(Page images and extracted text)
════════════════

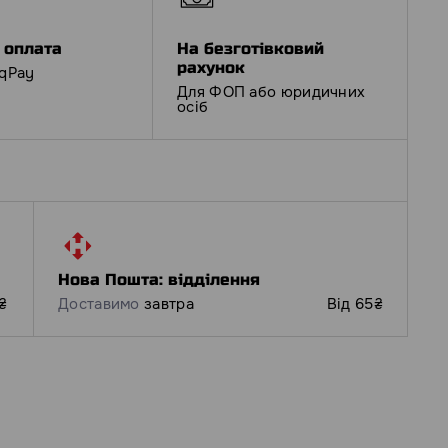
 оплата
На безготівковий
рахунок
iqPay
Для ФОП або юридичних
осіб
Нова Пошта: відділення
₴
Доставимо
завтра
Від 65₴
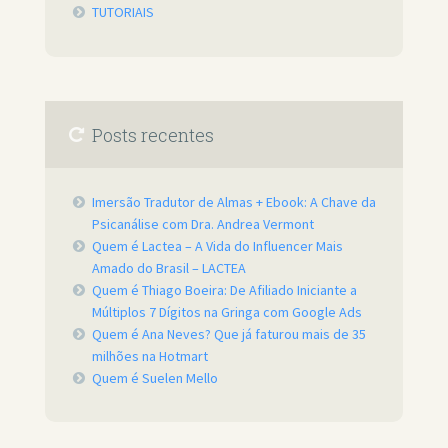
TUTORIAIS
Posts recentes
Imersão Tradutor de Almas + Ebook: A Chave da
Psicanálise com Dra. Andrea Vermont
Quem é Lactea – A Vida do Influencer Mais
Amado do Brasil – LACTEA
Quem é Thiago Boeira: De Afiliado Iniciante a
Múltiplos 7 Dígitos na Gringa com Google Ads
Quem é Ana Neves? Que já faturou mais de 35
milhões na Hotmart
Quem é Suelen Mello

════════════════

## EXERCISE DESCRIPTION
Make an exact copy of every entry above, minus the images.

## WRITTEN RESPONSE
 оплата
На безготівковий
рахунок
iqPay
Для ФОП або юридичних
осіб
Нова Пошта: відділення
₴
Доставимо
завтра
Від 65₴
TUTORIAIS
Posts recentes
Imersão Tradutor de Almas + Ebook: A Chave da
Psicanálise com Dra. Andrea Vermont
Quem é Lactea – A Vida do Influencer Mais
Amado do Brasil – LACTEA
Quem é Thiago Boeira: De Afiliado Iniciante a
Múltiplos 7 Dígitos na Gringa com Google Ads
Quem é Ana Neves? Que já faturou mais de 35
milhões na Hotmart
Quem é Suelen Mello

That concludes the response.